Bu yozlaşma – farklı boyutlarda – dünyanın neredeyse yüzde 85-90’lık kısmı için geçerli belki ama bizdeki gibi yaygın ve süreğen yaşandığı az sayıda ülke var.
*
Türkiye, tarihin hemen her döneminde ‘güvenlik’ problemleri yaşamış, yaşayan ve dolayısıyla bu sözcüğün gündeminden hiç düşmediği bir ülke. ‘Güvenlik – demokrasi dengesi’ (ya da ikilemi) her dönem bu ülke insanının hayatına yansıyan bir kavram. Bazen daha baskın, bazen nispeten daha hafif ama hep…
*
Bu noktada üzerinde düşünmemiz ve önemsememiz gereken iki kavram var: ‘Siyasal’ ve ‘kültürel’ güvenlik. Bu iki kavram, 2024 Türkiyesinde ‘ulusal güvenlik’ ana başlığının altını dolduruyor.
‘Siyasal güvenlik’ bir devletin siyasi yapısı ve kurumlarıyla birlikte değerlerini de her türlü tehdide karşı korumak demek. Burada sözü edilen sadece silahlı değil, aynı zamanda ekonomik, sosyal, kültürel ve çevresel tehditler.

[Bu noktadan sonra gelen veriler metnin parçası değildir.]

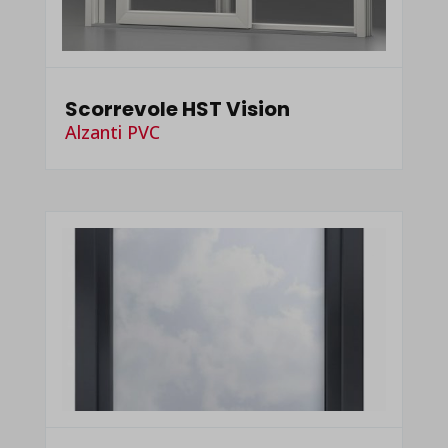
Scorrevole HST Vision
Alzanti PVC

Korunması gerekenler listesinin başında şunlar var: Devletin bağımsızlığı, demokrasi, cumhuriyet gibi siyasi rejimlerin korunması ve sürekliliğinin sağlanması. İç karışıklıkların, isyanların ve şiddet olaylarının önlenmesi, toplumsal huzurun korunması. Enflasyon, işsizlik gibi ekonomik sorunların çözülüp ekonomik istikrarın sağlanması. Kültürel değerlerin korunması, ulusal kimlik ve kültürel mirasın devamlılığı.
*
Gelelim ‘kültürel güvenlik’ kavramına… Bir bireyin, grubun veya toplumun kültürel kimliğini, değerlerini, geleneklerini ve yaşam tarzını koruyup geliştirmesi için gereken tüm koşulların sağlanması demek ‘kültürel güvenlik’.

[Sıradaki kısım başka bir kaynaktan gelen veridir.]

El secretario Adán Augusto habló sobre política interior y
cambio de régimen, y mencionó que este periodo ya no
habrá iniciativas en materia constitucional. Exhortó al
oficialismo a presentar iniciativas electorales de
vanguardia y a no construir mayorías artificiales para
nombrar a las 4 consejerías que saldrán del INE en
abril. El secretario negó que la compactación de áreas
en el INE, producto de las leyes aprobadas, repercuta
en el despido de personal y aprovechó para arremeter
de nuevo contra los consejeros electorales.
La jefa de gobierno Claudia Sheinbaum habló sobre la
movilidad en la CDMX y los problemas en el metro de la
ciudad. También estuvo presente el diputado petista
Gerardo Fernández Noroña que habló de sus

Hatta bu unsurların, sadece varlığını sürdürmesi değil, aynı zamanda değişen koşullara uyum sağlayıp zenginleşerek nesilden nesle aktarılması demek.
Dil, din, tarih, gelenekler, sanat, edebiyat gibi unsurlardan oluşan kültürel kimlik, buna bağlı olarak kültürel haklar, kültürel çeşitlilik ve kültürel miras... Kültürel güvenlik, işte bütün bunların korunması için gerekiyor.
*
Küreselleşme, göçler, siyasi baskılar ve ekonomik uçurumlar kültürel güvenliği tehdit eden başlıca faktörler. Bunları biliyoruz.
İşte bu dünya gerçeklerinin bilincinde ‘siyasal ve kültürel güvenlik’ kavramlarını öne çıkartmamız gerekiyor. Önemsememiz, üzerine kafa yormamız, tartışmamız gerekiyor.
Çünkü bu iki başlıkta güvenliği sağlayamayan toplumlar; toplumsal huzurunu kaybediyor. O toplumu oluşturan bireyler kimlik bilincini yitiriyor. O toplumlarda demokrasi gelişmiyor ya da oluşamıyor, sürdürülebilir kalkınma mümkün olmuyor, ekonomide sürekli sorunlar yaşanıyor.
Özetle, siyasal ve kültürel güvenlik, toplumların temel direklerinden ikisi. Yaşama sevincini geri getirmenin, geleceğe dair yitirilen umutları yeniden yeşertmenin yollarından ikisi.